If I ask people why they want to write, I tend to get answers like: 'I've always written,' ' I love making up stories,' ' I don't know -they say everyone has a novel inside them.' These and all the other answers like them are fine as far as they go, but they don't go very far. They are useless in establishing what a person wants to achieve with their writing, what, in fact, their writing is for.
'Ah, but why does writing have to be for anything? Why can't it just be something creative that people do.' I hear you ask. My answer is, it doesn't have to be, but it always is.
Writing is often enormously pleasurable, it takes you somewhere else, other times, other places, but there comes a point in every piece where it gets hard. Everyone needs a reason to get through the hard bits and when you know the reason, you know what your writing is for. Those reasons are myriad. Some people write to make sense of things that have happened to them: writing as therapy can be a powerful tool for mental health. Some people write because they think their story, usually about their life and insights into it, are interesting and worth writing down for posterity.
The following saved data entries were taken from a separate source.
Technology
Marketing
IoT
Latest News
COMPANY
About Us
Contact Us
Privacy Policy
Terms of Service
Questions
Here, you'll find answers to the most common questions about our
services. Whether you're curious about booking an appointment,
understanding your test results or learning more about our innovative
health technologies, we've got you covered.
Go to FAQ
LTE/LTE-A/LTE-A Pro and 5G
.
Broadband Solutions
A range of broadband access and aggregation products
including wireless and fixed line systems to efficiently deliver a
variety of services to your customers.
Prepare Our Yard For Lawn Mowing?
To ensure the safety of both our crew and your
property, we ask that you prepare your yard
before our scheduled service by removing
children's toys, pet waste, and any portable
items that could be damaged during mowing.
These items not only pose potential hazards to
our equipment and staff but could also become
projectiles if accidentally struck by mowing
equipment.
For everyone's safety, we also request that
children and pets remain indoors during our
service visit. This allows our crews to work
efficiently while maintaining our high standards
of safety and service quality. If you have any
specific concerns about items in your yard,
Some people have a great idea that keeps them awake at night and need to write it up, just to get a good night's sleep. There are as many 'fors' as there are people.
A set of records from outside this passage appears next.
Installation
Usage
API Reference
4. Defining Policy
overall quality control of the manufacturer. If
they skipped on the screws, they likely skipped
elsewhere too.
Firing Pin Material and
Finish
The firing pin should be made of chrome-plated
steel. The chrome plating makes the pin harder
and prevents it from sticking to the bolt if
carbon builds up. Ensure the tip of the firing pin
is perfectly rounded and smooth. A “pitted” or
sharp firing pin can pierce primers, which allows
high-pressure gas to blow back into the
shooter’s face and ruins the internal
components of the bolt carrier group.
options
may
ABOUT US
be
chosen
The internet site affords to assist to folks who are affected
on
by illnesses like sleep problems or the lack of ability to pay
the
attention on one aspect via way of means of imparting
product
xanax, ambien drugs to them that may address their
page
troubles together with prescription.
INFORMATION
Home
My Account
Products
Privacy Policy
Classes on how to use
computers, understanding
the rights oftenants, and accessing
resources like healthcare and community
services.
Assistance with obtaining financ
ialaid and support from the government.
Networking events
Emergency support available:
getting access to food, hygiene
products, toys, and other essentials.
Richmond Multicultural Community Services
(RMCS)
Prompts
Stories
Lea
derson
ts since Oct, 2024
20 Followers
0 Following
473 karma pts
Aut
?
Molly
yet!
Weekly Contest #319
The 'What does success look like?' question forces writers to think one step further, to think about their writing ambitions. If you ask that question directly, you are likely to get a laugh, a shrug, an 'Oh, you know I'd be happy if just one person read it and liked it,' or ' I don't have any. You know this is just for fun. I'm writing for myself.' Women of a certain age, in particular, tend not to be up front about ambition, fearing that it makes them seem too pushy or egotistical. The 'What does success look like?' question makes the issue at once less personal and way more revealing.
'Success' might be having a life that includes more creativity in it or better understanding your own 'journey', it might be meeting new and interesting people through a writing workshop or learning to write in a more persuasive way. It may be having something tangible of yourself to leave to your family, it may be getting an agent, or getting conventionally published, or writing an award-winning best seller. It might indeed be world domination, which is good to know.
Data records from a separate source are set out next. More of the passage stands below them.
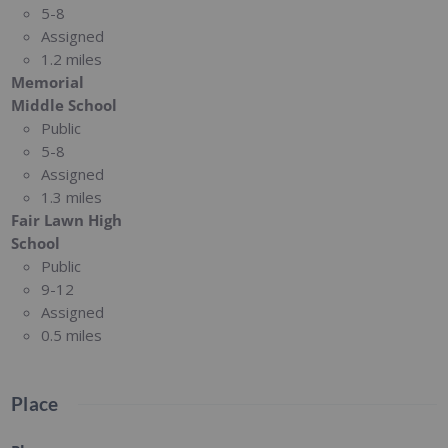
5-8
Assigned
1.2 miles
Memorial
Middle School
Public
5-8
Assigned
1.3 miles
Fair Lawn High
School
Public
9-12
Assigned
0.5 miles
Place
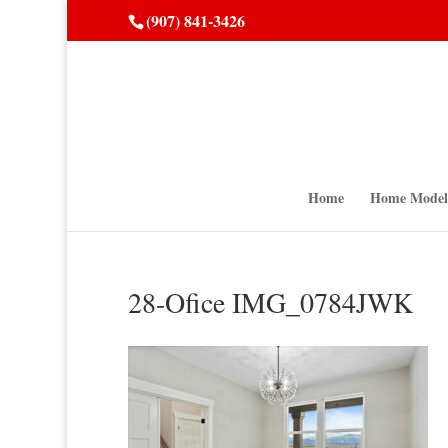
(907) 841-3426
Home
Home Model
28-Ofice IMG_0784JWK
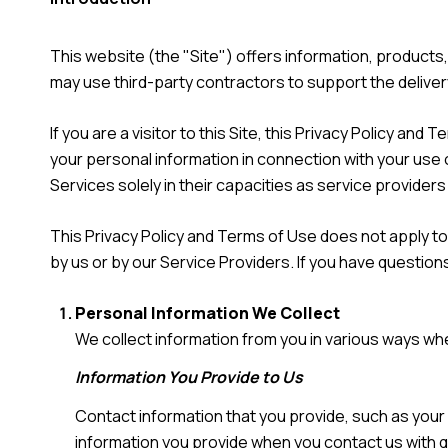
This website (the "Site") offers information, product
may use third-party contractors to support the deliver
If you are a visitor to this Site, this Privacy Policy a
your personal information in connection with your use o
Services solely in their capacities as service provider
This Privacy Policy and Terms of Use does not apply to a
by us or by our Service Providers. If you have question
Personal Information We Collect
We collect information from you in various ways whe
Information You Provide to Us
Contact information that you provide, such as you
information you provide when you contact us with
As a teacher, what I take from the other answers above is whether you are wanting to write for fun, as therapy, for a small audience of family and friends or as a professional. That's useful to me in offering support. I also know that if success looks to you, like a great deal of money, accolades and interviews on daytime TV, you need to know that writing may not be the easiest way to achieve it. Writing rarely makes you rich. No, really trust me on this, 'rarely,' as in most writers earn below the minimum wage.
Answering this question is useful because writing well requires a certain brutal honesty. It's good to begin by being honest about what you want to gain from it.